I am trying to parse some xml with saxon to make some xpath querying on it but got 2 problems : the first one is that saxon is very long to build a very short document in xhtml.
code is this :
Processor processorInstance = new Processor(false);
processorInstance.setConfigurationProperty(FeatureKeys.DTD_VALIDATION, false);
XPathCompiler XPathCompilerInstance = processorInstance.newXPathCompiler();
XPathCompilerInstance.setBackwardsCompatible(false);
String expressionTitre = "//div[@class='score_global']/preceding-sibling::img[1]";
XPathExecutable XPathExecutableInstance = XPathCompilerInstance.compile(expressionTitre);
XPathSelector selector = XPathExecutableInstance.load();
logger.info("Xpath compiled.");
// Phase 2, load xml document.
DocumentBuilder documentBuilderInstance = processorInstance.newDocumentBuilder();
documentBuilderInstance.setSchemaValidator(null);
documentBuilderInstance.setLineNumbering(false);
documentBuilderInstance.setRetainPSVI(false);
XdmNode context = documentBuilderInstance.build(new File("sample/sample.xml")); // This line takes ages to return.
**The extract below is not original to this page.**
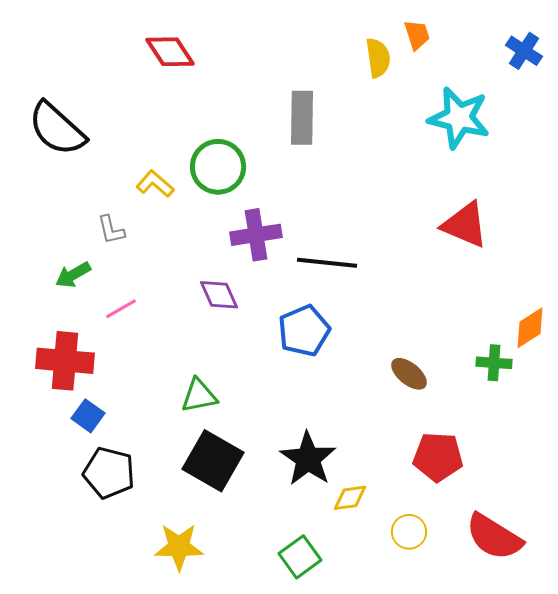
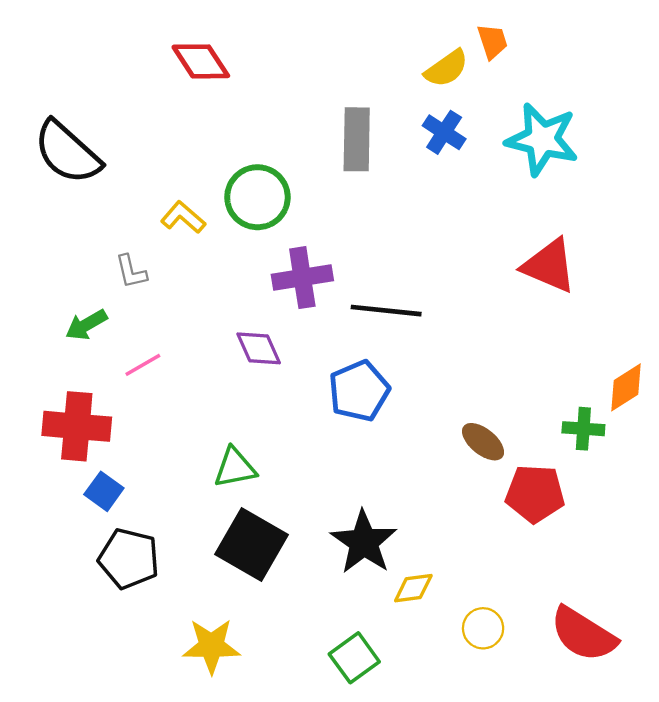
blue cross: (524, 51) -> (444, 132), moved
yellow semicircle: (378, 58) -> (446, 68), turned 63
red pentagon: (438, 457) -> (535, 494), moved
What I don’t understand is that if I do it with SAX, it loads at normal speed :(.
What did I forget to provide in saxon ?
Java 1.6
Saxon 9.1.0.8
Second problem is that he is unable to process accented characters while my xml was like this:
<html xmlns="http://www.w3.org/1999/xhtml" xml:lang="en" lang="en">
So I removed xml:lang en lang= attributes but got no better luck 🙁
Do you have any ideas ?
Thank you !
Well After much reading, it was simply necessary to define a CatalogResolver and downloading locally the Xhtml dtds. I dropped saxon and used simple JaxP/SaxReader instead.
This page http://xml.apache.org/commons/components/resolver/resolver-article.html proved very interesting.
Hope this considerations will prove themselves useful to someone 🙂